Le président tunisien Moncef Marzouki s’oppose fermement à l’adoption de la Charia comme source principale de la législation dans son pays, où le mouvement islamiste Ennahdha  a remporté les élections sans pour autant avoir la majorité nécessaire pour gouverner ou légiférer seul. « Ennahda est elle-même un spectre: au sein du parti, il y a une extrême droite qui, de temps en temps, parle de charia. Alors nous intervenons, et on leur dit : Pas question », a-t-il déclaré au quotidien français le Monde.  Et d’ajouter : «on a accepté de travailler avec les islamistes. Nous avons organisé de vraies élections, qui ont donné 89  sièges Ennahda  au sein de l’Assemblée constituante alors que pour gouverner ce pays, il en faut 117. Nous aurions pu dire : "Débrouillez-vous !" Nous aurions pu faire un gouvernement entre laïcs, sauf que sur la gauche, il y avait des extrémistes laïcs pour qui "islamistes = terroristes" et qui ne voulaient aucune relation avec ces gens-là. Nous, nous étions au milieu, et nous n'aurions pas pu, de toutes façons, faire un gouvernement avec ces extrémistes laïcs de gauche – dont je faisais partie au départ. Je me suis orienté vers le centre, car j'étais persuadé que le pays devait être gouverné par le centre ».
Chef du Congrès pour la République, un parti du centre-gauche  duquel il a démissionné après son  accession à la présidence, M. Marzouki  qu’il a exigé le respect de certaines lignes rouges avant de s’allier avec Ennahdha . « Lorsque nous avons fait un programme avec les islamistes, ils avaient davantage besoin de nous que nous d'eux, dans la mesure où ils ne pouvaient pas gouverner ce pays sans une coalition. En discutant du programme avec eux, nous leur avons dit : "Si nous allons vers un gouvernement de coalition, nous avons besoin d'être rassurés, il y a des lignes rouges : les droits de l'homme, les droits de la femme, les libertés publiques, etc." Et ils ont dit OK à tout, car ils n'avaient pas le choix », précise-t-il.

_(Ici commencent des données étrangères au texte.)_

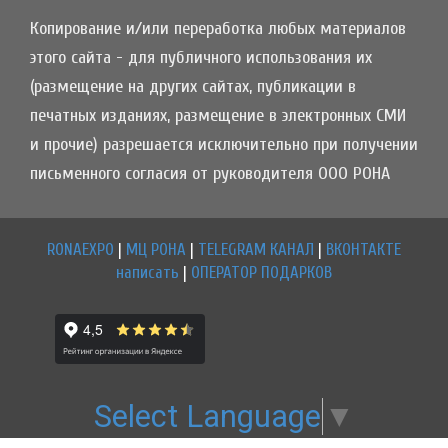
Копирование и/или переработка любых материалов
этого сайта - для публичного использования их
(размещение на других сайтах, публикации в
печатных изданиях, размещение в электронных СМИ
и прочие) разрешается исключительно при получении
письменного согласия от руководителя ООО РОНА
RONAEXPO
|
МЦ РОНА
|
TELEGRAM КАНАЛ
|
ВКОНТАКТЕ
написать
|
ОПЕРАТОР ПОДАРКОВ
Select Language
▼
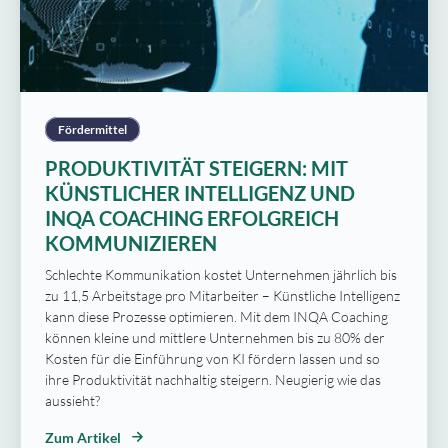
Fördermittel
PRODUKTIVITÄT STEIGERN: MIT
KÜNSTLICHER INTELLIGENZ UND
INQA COACHING ERFOLGREICH
KOMMUNIZIEREN
Schlechte Kommunikation kostet Unternehmen jährlich bis
zu 11,5 Arbeitstage pro Mitarbeiter – Künstliche Intelligenz
kann diese Prozesse optimieren. Mit dem INQA Coaching
können kleine und mittlere Unternehmen bis zu 80% der
Kosten für die Einführung von KI fördern lassen und so
ihre Produktivität nachhaltig steigern. Neugierig wie das
aussieht?
Zum Artikel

Le président tunisien a , par     ailleurs, estimé que les islamistes ont évolué. « Dans les années 1980, nous, les militants des droits de l'homme et les démocrates, nous avons travaillé sur la partie centrale du spectre islamiste. Nous avons cassé son unité, et nous en avons démocratisé une grande partie – dans les années 1970, Rached Ghannouchi était un salafiste, il le dit lui-même... Cela s'est passé dans les années 1980 et 1990, par l'exemplarité, par le fait que nous nous étions des laïcs et que nous nous sommes battus pour les droits politiques des islamistes et pour qu'ils ne soient pas torturés. Et nous avons gagné une frange qui en est venue à la démocratie. Ce n'est pas nous qui sommes devenus islamistes, ce sont eux qui sont devenus démocrates, et cela s'est fait à la victoire de la démocratie », indique-t-il notant que « l'islamisme, c'est un large spectre, qui va d'Erdogan [le premier ministre turc] aux talibans».